Extracted page text data:

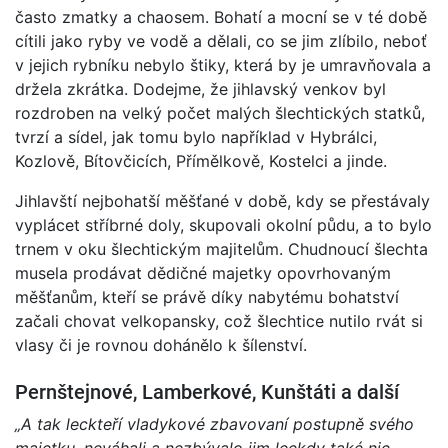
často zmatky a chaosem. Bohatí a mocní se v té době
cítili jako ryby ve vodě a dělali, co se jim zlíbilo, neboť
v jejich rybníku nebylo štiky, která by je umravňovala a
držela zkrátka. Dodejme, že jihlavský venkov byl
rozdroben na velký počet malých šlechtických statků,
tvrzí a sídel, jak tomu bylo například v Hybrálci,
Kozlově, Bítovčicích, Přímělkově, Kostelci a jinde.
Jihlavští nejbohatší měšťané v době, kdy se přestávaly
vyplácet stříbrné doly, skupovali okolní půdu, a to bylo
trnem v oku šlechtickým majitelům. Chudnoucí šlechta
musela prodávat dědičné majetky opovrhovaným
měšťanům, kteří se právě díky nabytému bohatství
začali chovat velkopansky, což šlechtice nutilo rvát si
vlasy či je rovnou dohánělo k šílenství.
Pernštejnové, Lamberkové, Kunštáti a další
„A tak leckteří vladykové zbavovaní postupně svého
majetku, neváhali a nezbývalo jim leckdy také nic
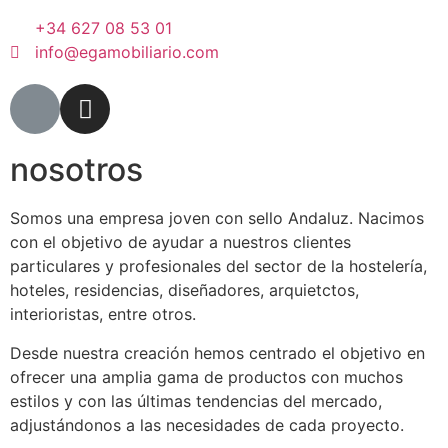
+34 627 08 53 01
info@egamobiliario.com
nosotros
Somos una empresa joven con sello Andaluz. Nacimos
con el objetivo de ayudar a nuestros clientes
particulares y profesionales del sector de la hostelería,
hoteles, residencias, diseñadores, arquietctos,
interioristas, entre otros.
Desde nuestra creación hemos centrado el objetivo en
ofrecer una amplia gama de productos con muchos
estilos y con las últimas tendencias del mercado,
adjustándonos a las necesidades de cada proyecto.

:: Activity ::
Could you write out every line above exactly as it stands, with no images?

:: Output for this task ::
často zmatky a chaosem. Bohatí a mocní se v té době
cítili jako ryby ve vodě a dělali, co se jim zlíbilo, neboť
v jejich rybníku nebylo štiky, která by je umravňovala a
držela zkrátka. Dodejme, že jihlavský venkov byl
rozdroben na velký počet malých šlechtických statků,
tvrzí a sídel, jak tomu bylo například v Hybrálci,
Kozlově, Bítovčicích, Přímělkově, Kostelci a jinde.
Jihlavští nejbohatší měšťané v době, kdy se přestávaly
vyplácet stříbrné doly, skupovali okolní půdu, a to bylo
trnem v oku šlechtickým majitelům. Chudnoucí šlechta
musela prodávat dědičné majetky opovrhovaným
měšťanům, kteří se právě díky nabytému bohatství
začali chovat velkopansky, což šlechtice nutilo rvát si
vlasy či je rovnou dohánělo k šílenství.
Pernštejnové, Lamberkové, Kunštáti a další
„A tak leckteří vladykové zbavovaní postupně svého
majetku, neváhali a nezbývalo jim leckdy také nic
+34 627 08 53 01
info@egamobiliario.com
nosotros
Somos una empresa joven con sello Andaluz. Nacimos
con el objetivo de ayudar a nuestros clientes
particulares y profesionales del sector de la hostelería,
hoteles, residencias, diseñadores, arquietctos,
interioristas, entre otros.
Desde nuestra creación hemos centrado el objetivo en
ofrecer una amplia gama de productos con muchos
estilos y con las últimas tendencias del mercado,
adjustándonos a las necesidades de cada proyecto.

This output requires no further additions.